-- INFORMATION SUPPLIED follows --
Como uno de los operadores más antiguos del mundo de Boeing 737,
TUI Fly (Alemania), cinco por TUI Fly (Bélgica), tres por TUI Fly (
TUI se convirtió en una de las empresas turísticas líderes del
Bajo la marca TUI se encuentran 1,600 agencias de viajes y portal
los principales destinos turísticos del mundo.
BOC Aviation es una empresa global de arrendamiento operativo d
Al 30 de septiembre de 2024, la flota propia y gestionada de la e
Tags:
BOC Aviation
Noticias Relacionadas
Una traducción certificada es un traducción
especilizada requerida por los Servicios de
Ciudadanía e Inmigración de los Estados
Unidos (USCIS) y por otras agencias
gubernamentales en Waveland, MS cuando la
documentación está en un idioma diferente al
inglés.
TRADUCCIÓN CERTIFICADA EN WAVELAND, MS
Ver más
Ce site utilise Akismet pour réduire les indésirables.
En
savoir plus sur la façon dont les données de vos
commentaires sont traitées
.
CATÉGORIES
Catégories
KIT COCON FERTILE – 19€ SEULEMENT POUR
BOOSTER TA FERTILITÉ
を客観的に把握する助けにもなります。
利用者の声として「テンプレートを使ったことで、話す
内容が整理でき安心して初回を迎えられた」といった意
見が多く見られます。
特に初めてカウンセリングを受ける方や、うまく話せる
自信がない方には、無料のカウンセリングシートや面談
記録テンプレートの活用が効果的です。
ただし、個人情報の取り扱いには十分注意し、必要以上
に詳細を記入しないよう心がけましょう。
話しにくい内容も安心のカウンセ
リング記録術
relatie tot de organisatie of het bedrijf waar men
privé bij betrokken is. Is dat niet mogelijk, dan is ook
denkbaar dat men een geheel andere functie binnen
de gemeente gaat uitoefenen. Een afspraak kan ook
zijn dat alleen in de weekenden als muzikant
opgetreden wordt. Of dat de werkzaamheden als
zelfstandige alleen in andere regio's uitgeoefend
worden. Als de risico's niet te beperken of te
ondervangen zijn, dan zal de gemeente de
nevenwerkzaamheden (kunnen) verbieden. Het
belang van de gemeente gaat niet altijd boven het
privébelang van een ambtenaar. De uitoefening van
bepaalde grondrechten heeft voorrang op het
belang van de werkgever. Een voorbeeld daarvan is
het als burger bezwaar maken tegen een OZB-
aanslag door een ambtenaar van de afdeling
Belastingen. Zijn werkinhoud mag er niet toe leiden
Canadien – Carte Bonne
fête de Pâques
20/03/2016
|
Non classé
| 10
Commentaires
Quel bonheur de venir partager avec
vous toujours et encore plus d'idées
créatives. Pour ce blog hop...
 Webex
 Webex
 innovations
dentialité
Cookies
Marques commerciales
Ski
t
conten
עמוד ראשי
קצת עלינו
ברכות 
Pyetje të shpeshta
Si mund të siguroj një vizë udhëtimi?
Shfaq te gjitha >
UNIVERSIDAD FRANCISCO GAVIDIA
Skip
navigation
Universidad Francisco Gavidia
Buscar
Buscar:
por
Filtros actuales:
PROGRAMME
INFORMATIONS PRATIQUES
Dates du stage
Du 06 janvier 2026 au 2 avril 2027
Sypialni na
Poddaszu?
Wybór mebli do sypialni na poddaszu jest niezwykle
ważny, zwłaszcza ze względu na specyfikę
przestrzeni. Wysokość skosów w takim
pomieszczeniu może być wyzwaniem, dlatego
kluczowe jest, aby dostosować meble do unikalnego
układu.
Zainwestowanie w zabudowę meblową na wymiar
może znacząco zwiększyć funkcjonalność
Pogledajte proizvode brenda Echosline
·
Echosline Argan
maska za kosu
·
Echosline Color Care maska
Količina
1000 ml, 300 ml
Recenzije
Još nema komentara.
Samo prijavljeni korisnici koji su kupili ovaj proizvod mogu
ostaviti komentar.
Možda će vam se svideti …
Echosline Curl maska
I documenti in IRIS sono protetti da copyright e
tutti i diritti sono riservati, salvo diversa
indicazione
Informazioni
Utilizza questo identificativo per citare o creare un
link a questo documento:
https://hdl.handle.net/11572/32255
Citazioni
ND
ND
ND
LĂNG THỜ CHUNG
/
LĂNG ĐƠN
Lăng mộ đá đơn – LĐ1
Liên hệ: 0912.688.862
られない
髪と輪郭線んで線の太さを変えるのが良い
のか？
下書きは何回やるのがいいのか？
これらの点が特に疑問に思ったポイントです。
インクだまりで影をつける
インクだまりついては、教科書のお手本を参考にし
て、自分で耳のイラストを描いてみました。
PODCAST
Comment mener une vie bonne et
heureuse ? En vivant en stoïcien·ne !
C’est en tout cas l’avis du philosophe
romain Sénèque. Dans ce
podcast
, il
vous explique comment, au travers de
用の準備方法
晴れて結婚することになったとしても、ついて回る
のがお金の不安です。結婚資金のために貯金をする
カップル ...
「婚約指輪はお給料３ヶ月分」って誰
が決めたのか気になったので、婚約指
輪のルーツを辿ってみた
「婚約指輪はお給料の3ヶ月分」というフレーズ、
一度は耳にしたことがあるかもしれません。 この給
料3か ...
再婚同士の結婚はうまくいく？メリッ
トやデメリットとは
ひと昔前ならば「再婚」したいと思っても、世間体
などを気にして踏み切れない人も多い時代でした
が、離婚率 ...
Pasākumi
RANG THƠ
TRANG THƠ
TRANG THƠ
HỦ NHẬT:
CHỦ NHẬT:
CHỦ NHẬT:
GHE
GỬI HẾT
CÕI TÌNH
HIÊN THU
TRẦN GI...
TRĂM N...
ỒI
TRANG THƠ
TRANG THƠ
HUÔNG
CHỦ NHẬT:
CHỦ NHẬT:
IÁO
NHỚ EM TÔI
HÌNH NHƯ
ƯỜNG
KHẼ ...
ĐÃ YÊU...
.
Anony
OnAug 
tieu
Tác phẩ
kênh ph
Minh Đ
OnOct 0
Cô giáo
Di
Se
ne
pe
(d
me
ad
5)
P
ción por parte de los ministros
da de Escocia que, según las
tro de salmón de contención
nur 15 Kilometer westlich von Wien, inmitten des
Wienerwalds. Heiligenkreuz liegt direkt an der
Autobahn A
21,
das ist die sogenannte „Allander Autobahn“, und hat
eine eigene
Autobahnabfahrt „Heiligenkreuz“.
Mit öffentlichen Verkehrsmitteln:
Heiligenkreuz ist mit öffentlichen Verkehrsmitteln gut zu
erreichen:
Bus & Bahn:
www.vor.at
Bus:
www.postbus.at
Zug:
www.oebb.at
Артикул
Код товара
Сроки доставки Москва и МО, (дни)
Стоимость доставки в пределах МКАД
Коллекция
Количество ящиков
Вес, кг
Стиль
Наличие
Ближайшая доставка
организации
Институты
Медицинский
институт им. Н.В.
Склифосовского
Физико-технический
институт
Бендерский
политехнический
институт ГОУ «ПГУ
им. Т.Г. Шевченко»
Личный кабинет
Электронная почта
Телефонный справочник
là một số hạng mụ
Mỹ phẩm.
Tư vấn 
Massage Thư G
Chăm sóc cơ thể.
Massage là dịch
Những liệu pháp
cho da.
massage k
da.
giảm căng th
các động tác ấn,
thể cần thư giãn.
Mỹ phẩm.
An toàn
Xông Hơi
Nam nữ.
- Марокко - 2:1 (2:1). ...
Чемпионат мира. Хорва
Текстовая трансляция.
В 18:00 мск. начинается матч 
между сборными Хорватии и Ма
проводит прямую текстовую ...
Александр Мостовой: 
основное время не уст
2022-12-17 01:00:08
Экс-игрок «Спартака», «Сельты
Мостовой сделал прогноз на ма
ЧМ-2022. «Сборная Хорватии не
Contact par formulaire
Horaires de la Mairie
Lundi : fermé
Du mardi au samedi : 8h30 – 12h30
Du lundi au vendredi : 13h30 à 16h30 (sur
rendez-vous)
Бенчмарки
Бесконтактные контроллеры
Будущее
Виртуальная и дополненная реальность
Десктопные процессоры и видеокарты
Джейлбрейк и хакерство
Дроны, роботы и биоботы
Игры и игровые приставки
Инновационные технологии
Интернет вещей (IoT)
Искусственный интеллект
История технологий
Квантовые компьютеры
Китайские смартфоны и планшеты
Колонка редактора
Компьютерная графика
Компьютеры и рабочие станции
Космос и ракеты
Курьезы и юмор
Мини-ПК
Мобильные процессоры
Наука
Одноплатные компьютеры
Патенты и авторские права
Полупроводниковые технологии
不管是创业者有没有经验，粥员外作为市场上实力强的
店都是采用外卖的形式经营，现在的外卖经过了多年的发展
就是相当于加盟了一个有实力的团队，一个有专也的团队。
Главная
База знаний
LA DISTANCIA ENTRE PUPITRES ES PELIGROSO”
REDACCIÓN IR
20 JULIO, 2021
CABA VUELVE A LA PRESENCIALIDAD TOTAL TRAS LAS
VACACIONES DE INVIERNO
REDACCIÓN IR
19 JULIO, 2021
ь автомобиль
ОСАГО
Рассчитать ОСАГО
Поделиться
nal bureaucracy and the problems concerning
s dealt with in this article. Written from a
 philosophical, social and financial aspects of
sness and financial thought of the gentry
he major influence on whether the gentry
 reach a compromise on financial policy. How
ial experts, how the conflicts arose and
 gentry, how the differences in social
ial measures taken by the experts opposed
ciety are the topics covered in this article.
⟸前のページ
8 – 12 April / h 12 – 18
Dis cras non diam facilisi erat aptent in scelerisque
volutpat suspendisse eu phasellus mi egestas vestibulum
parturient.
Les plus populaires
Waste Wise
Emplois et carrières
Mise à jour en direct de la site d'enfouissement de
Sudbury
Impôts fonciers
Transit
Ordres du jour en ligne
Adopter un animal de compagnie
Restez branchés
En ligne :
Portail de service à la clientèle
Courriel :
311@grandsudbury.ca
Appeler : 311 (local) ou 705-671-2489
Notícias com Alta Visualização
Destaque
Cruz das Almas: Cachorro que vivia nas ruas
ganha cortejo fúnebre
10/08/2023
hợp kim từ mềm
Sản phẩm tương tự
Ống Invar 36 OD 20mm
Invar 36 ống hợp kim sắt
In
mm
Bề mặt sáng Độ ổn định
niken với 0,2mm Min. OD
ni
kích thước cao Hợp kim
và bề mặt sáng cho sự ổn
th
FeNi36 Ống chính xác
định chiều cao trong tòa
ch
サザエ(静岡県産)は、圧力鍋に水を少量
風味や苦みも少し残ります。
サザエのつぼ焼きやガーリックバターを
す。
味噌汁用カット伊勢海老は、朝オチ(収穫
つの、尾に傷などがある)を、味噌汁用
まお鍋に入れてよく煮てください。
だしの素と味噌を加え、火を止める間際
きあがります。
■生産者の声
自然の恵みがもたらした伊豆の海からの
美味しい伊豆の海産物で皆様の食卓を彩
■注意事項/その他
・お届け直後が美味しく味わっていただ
-- INFORMATION SUPPLIED concluded --
## AIM OF THE TASK
In the entries above, count each line that holds "maska". Give the total and nothing else.

## COMPLETED EXERCISE
3